Nel 1969, la Repubblica del Congo, recentemente indipendente, scoprì un enorme giacimento petrolifero al largo delle sue coste. La scoperta rappresentava sia una rara opportunità per la fiorente nazione, sia una potenziale minaccia:le entrate generate dall’estrazione del petrolio avrebbero potuto aprire la strada a una società socialista stabile, o condannare il paese a uno sfruttamento molto simile a quello che aveva subito sotto il colonialismo francese.
Un nuovo articolo in Studi storici critici , intitolato "Futuri chiusi:estrazione petrolifera nella Repubblica del Congo", dimostra come gli sforzi per trarre profitto dal giacimento petrolifero congolese richiedessero anche di attingere al futuro stesso della nazione.
L'articolo, scritto in forma anonima, e il suo autore cita la preoccupazione che le affermazioni del documento possano mettere a repentaglio la loro futura ricerca in Congo, racconta la storia della nazione sotto il "territorialismo coloniale", il "capitalismo postcoloniale" e i "futuri (in)certi" che ha dovuto affrontare. dopo l'indipendenza. Il periodo coloniale francese vide i primi sforzi per “modernizzare” i congolesi attraverso lo sfruttamento delle risorse, il lavoro forzato e la conversione al cristianesimo. Con l'avvento del XX secolo, l'interesse esterno per la monetizzazione della regione divenne ancora più sistematico, con i ricercatori che "raccoglievano, registravano e mappavano" il territorio per confezionarlo meglio per l'esportazione.
Il dopoguerra determinò il grande valore del petrolio per l’economia globale proprio nel momento in cui il Congo stava ottenendo l’indipendenza. I primi leader della nuova Repubblica, come Fulbert Youlou, sostenuto dalla Francia, continuarono a consentire l’accesso occidentale al petrolio congolese nonostante la crescente povertà nel paese.

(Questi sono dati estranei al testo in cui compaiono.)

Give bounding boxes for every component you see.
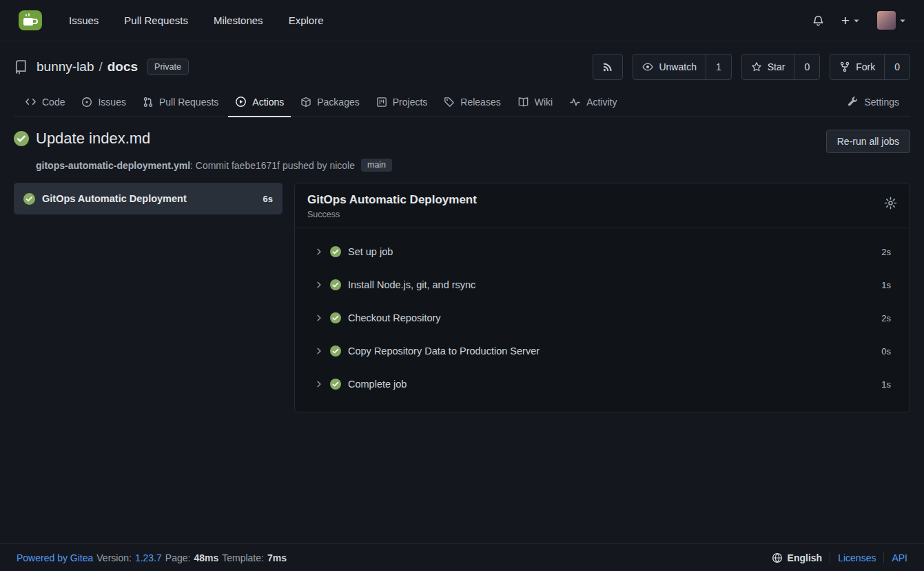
job-options-button[interactable] xyxy=(884,197,897,210)
success-check-icon xyxy=(330,345,341,357)
code-icon xyxy=(25,96,37,108)
step-name: Complete job xyxy=(348,379,881,390)
pulse-icon xyxy=(569,97,581,108)
step-duration: 1s xyxy=(881,379,891,390)
step-duration: 0s xyxy=(881,346,891,357)
step-duration: 2s xyxy=(881,247,891,257)
tab-releases[interactable]: Releases xyxy=(435,87,509,117)
tab-projects[interactable]: Projects xyxy=(368,87,436,117)
run-title: Update index.md xyxy=(36,130,150,148)
tab-label: Wiki xyxy=(535,97,553,108)
star-button[interactable]: Star xyxy=(742,54,794,79)
footer: Powered by Gitea Version: 1.23.7 Page: 4… xyxy=(0,543,924,571)
run-title-wrap: Update index.md xyxy=(14,130,150,148)
licenses-link[interactable]: Licenses xyxy=(838,552,876,563)
unwatch-label: Unwatch xyxy=(659,61,696,72)
gitea-logo[interactable] xyxy=(18,10,43,31)
tab-packages[interactable]: Packages xyxy=(292,87,367,117)
language-selector[interactable]: English xyxy=(772,552,823,563)
private-badge: Private xyxy=(147,59,189,75)
success-check-icon xyxy=(330,312,341,323)
tab-code[interactable]: Code xyxy=(17,87,73,117)
navbar-link-pull-requests[interactable]: Pull Requests xyxy=(124,14,188,26)
rerun-all-jobs-button[interactable]: Re-run all jobs xyxy=(826,130,910,153)
tab-label: Settings xyxy=(864,97,899,108)
fork-icon xyxy=(839,61,850,72)
forks-count[interactable]: 0 xyxy=(884,54,910,79)
success-check-icon xyxy=(23,193,35,205)
user-menu-button[interactable] xyxy=(877,11,906,30)
tab-wiki[interactable]: Wiki xyxy=(509,87,561,117)
repo-owner-link[interactable]: bunny-lab xyxy=(37,59,94,74)
tab-settings[interactable]: Settings xyxy=(839,87,907,117)
repo-tabs: Code Issues Pull Requests Actions xyxy=(14,87,910,117)
job-detail-panel: GitOps Automatic Deployment Success xyxy=(294,183,910,412)
tab-pull-requests[interactable]: Pull Requests xyxy=(134,87,227,117)
repo-action-buttons: Unwatch 1 Star 0 xyxy=(593,54,910,80)
job-panel-titles: GitOps Automatic Deployment Success xyxy=(307,193,477,219)
unwatch-button[interactable]: Unwatch xyxy=(633,54,705,79)
navbar-links: Issues Pull Requests Milestones Explore xyxy=(69,14,323,26)
page-label: Page: xyxy=(165,552,191,563)
footer-divider xyxy=(830,552,830,563)
step-name: Copy Repository Data to Production Serve… xyxy=(348,345,881,357)
job-steps-list: Set up job 2s Install Node.js, git, and … xyxy=(295,228,910,401)
step-row-complete[interactable]: Complete job 1s xyxy=(295,368,910,401)
repo-name-link[interactable]: docs xyxy=(107,59,138,74)
step-row-checkout[interactable]: Checkout Repository 2s xyxy=(295,301,910,334)
tab-label: Packages xyxy=(317,97,359,108)
step-duration: 2s xyxy=(881,313,891,323)
gear-icon xyxy=(884,197,897,210)
powered-by-gitea-link[interactable]: Powered by Gitea xyxy=(17,552,93,563)
fork-button[interactable]: Fork xyxy=(830,54,884,79)
language-label: English xyxy=(788,552,823,563)
repo-header: bunny-lab / docs Private xyxy=(0,41,924,117)
api-link[interactable]: API xyxy=(892,552,907,563)
job-name: GitOps Automatic Deployment xyxy=(42,193,256,204)
watch-button-group: Unwatch 1 xyxy=(633,54,731,80)
play-circle-icon xyxy=(235,96,247,108)
chevron-right-icon xyxy=(315,314,323,322)
navbar-right: + xyxy=(812,11,906,30)
step-name: Install Node.js, git, and rsync xyxy=(348,279,881,290)
template-label: Template: xyxy=(222,552,264,563)
eye-icon xyxy=(642,61,653,72)
version-link[interactable]: 1.23.7 xyxy=(135,552,162,563)
repo-breadcrumb: bunny-lab / docs xyxy=(37,59,138,74)
run-body: GitOps Automatic Deployment 6s GitOps Au… xyxy=(14,183,910,412)
step-row-install[interactable]: Install Node.js, git, and rsync 1s xyxy=(295,268,910,301)
tab-activity[interactable]: Activity xyxy=(561,87,625,117)
step-row-copy[interactable]: Copy Repository Data to Production Serve… xyxy=(295,334,910,368)
footer-right: English Licenses API xyxy=(772,552,907,563)
navbar-link-milestones[interactable]: Milestones xyxy=(214,14,263,26)
create-new-button[interactable]: + xyxy=(841,13,860,28)
watchers-count[interactable]: 1 xyxy=(706,54,731,79)
success-check-icon xyxy=(330,279,341,290)
tab-actions[interactable]: Actions xyxy=(227,87,292,117)
navbar-link-explore[interactable]: Explore xyxy=(289,14,324,26)
notifications-bell-button[interactable] xyxy=(812,14,824,27)
step-row-setup[interactable]: Set up job 2s xyxy=(295,235,910,268)
workflow-file-link[interactable]: gitops-automatic-deployment.yml xyxy=(36,160,190,171)
navbar-link-issues[interactable]: Issues xyxy=(69,14,99,26)
job-duration: 6s xyxy=(263,194,273,204)
chevron-right-icon xyxy=(315,347,323,355)
stars-count[interactable]: 0 xyxy=(794,54,819,79)
tab-label: Pull Requests xyxy=(159,97,218,108)
pull-request-icon xyxy=(143,97,154,108)
job-panel-header: GitOps Automatic Deployment Success xyxy=(295,183,910,228)
job-list-item-selected[interactable]: GitOps Automatic Deployment 6s xyxy=(14,183,283,214)
tab-label: Actions xyxy=(252,97,284,108)
fork-button-group: Fork 0 xyxy=(830,54,910,80)
chevron-right-icon xyxy=(315,248,323,256)
footer-left: Powered by Gitea Version: 1.23.7 Page: 4… xyxy=(17,552,287,563)
step-name: Checkout Repository xyxy=(348,312,881,323)
tab-label: Projects xyxy=(393,97,428,108)
branch-badge[interactable]: main xyxy=(361,159,392,172)
rss-button[interactable] xyxy=(593,54,623,80)
template-time: 7ms xyxy=(267,552,287,563)
tab-issues[interactable]: Issues xyxy=(73,87,134,117)
actions-run-page: Update index.md Re-run all jobs gitops-a… xyxy=(0,117,924,543)
chevron-down-icon xyxy=(853,17,860,24)
chevron-down-icon xyxy=(899,17,906,24)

Le manifestazioni di massa in Congo e la svolta nazionalista degli stati dell'OPEC hanno ispirato i successivi presidenti congolesi a riprendere un po' di controllo sul giacimento petrolifero.
L’ultimo di questi, Marien Ngouabi, fu assassinato nel 1977. Il suo successore, Denis Sassou-Nguesso, trasformò la Repubblica in una dittatura militare e facilitò i rapporti con il conglomerato petrolifero francese Elf-ERAP, invertendo gli sforzi degli ultimi decenni per dare al Congo una maggiore proprietà sulla sua preziosa risorsa. Il futuro del Paese, un tempo instabile e aperto, era nuovamente legato alla sua capacità di vendere petrolio all'Occidente.
"Con la prospettiva di un calo della produzione petrolifera che sembra ormai irreversibile", conclude l'autore, il destino della nazione africana è ancora una volta in pericolo. "Resta da vedere se questo inesorabile declino delle infrastrutture offshore metterà fine alle forme politiche autoritarie che hanno portato."